**WHAT YOU HAVE TO DO:**
Copy each line below in which the string "your" occurs.

EXTRACTED MATERIAL Start Marker

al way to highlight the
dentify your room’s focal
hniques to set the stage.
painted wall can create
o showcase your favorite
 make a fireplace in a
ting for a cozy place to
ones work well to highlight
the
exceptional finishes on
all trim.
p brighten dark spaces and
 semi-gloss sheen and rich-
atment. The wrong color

EXTRACTED MATERIAL End Marker

**ANSWER TO THIS PROBLEM:**
dentify your room’s focal
o showcase your favorite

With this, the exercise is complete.